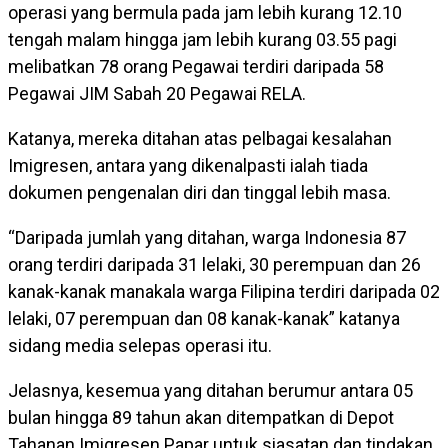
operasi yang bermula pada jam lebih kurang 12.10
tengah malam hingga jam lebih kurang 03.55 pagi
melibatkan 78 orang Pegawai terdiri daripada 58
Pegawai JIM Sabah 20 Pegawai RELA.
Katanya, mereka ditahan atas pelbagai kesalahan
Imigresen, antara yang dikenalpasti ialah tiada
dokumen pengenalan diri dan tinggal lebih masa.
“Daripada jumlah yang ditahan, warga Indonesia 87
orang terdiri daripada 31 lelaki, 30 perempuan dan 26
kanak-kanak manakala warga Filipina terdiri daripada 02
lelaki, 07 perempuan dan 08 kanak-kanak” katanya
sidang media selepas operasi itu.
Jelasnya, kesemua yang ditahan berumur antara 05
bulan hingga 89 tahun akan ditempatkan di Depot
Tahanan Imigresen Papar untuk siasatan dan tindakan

------

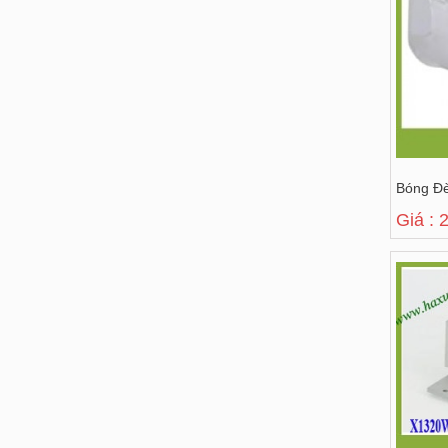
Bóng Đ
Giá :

------

WORK REQUEST:
Count how many lines in the data contain the word "lebih". Reply with that number only.

ANSWER TO THE PROBLEM:
3